On a recent Internet radio show I discussed the potential business value of the Internet of Things (IoT) and my views about the accelerators and, the more critical, inhibitors to the evolution of this much advertized concept.
Wisdom of Things
The potential value of the IoT is not in the ability to connect and access remote devices via the Internet. It is in the information gathered and shared by a large number of connected devices in a meaningful fashion that provides a new business value, new business models. To borrow a phrase from social networking, in Wisdom of Crowds, connectedness (in this case among people) enables new value; think of the Internet of Things as facilitating the “Wisdom of Things.”

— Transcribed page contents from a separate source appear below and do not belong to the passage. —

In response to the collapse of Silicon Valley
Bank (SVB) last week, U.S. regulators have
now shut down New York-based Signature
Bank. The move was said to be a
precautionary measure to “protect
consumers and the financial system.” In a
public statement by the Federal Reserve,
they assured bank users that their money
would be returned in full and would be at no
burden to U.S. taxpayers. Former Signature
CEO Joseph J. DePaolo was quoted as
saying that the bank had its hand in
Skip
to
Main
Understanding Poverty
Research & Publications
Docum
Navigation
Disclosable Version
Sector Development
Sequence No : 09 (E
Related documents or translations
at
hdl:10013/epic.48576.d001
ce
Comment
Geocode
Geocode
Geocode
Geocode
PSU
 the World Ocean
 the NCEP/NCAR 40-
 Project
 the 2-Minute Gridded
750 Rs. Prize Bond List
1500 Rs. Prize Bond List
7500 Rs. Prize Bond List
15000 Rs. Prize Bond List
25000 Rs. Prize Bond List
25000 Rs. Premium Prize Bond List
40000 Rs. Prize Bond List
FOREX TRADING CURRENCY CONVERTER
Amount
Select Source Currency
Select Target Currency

In his book The Wisdom of Crowds: Why the Many Are Smarter Than the Few and How Collective Wisdom Shapes Business, Economies, Societies and Nations, James Surowiecki argues that the aggregation of information in groups results in decisions that are often better than could have been achieved by any individual member of the group. Truth be told, I am not a big fan of the Wisdom of Crowds theory when it comes to people. But I do believe that the collective information stemming from multiple information producers: sensors, measurement devices, decision support systems and, yes, to some extent, people, can be aggregated to improve decision making and extract greater business value.
IoT narratives often talks about smart connected devices. Some devices, from factory robots to home thermostats are designed to have localized decision making capabilities, and could be considered smart. But many other devices are not much more than connected sensors, for example the Fitbit personal activity tracker or even the proverbial IoT refrigerator that notifies the homeowner to add milk and eggs to the grocery shopping list.

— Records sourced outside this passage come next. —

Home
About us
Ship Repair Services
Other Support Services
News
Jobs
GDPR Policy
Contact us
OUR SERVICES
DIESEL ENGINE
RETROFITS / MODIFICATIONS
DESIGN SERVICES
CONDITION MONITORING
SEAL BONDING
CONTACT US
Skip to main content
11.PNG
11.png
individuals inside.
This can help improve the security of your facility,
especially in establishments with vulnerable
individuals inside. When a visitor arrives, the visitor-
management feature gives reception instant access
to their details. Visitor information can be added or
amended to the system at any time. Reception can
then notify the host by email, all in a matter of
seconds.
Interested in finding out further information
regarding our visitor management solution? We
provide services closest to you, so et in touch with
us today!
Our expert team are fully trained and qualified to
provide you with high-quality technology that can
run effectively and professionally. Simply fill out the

The true “smarts” of the IoT does not happen at the individual device level. It is a result of aggregating data from multiple heterogeneous devices, both “smart” and “dumb”, and is therefore available and discoverable at the edge of the network.
Conduit vs. Content
The concept of “Wisdom of Things” leads to another observation about the Internet of Things. The potential impact of the IoT is much less a function of how many things are connected and how, but rather it is in exploiting the information they share. In other words, new business models need to focus not on the IoT “pipes”, or the conduits, but rather on the content that flows through them.
Therefore, I do not consider remotely accessible devices in a manner that until recently we used to refer to as machine to machine (M2M) communication as being synonymous with the IoT. M2M applications have been shown to provide tangible and meaningful value, but they tend to focus on individual devices and narrow domains and not on the aggregation of heterogeneous information to gain deeper insight into more complex decision-making domains.
If we accept the notion that IoT business models are predicated on information aggregation, then we begin to better understand and address the barriers to maturing from M2M to IoT, to realize the business impact of the IoT.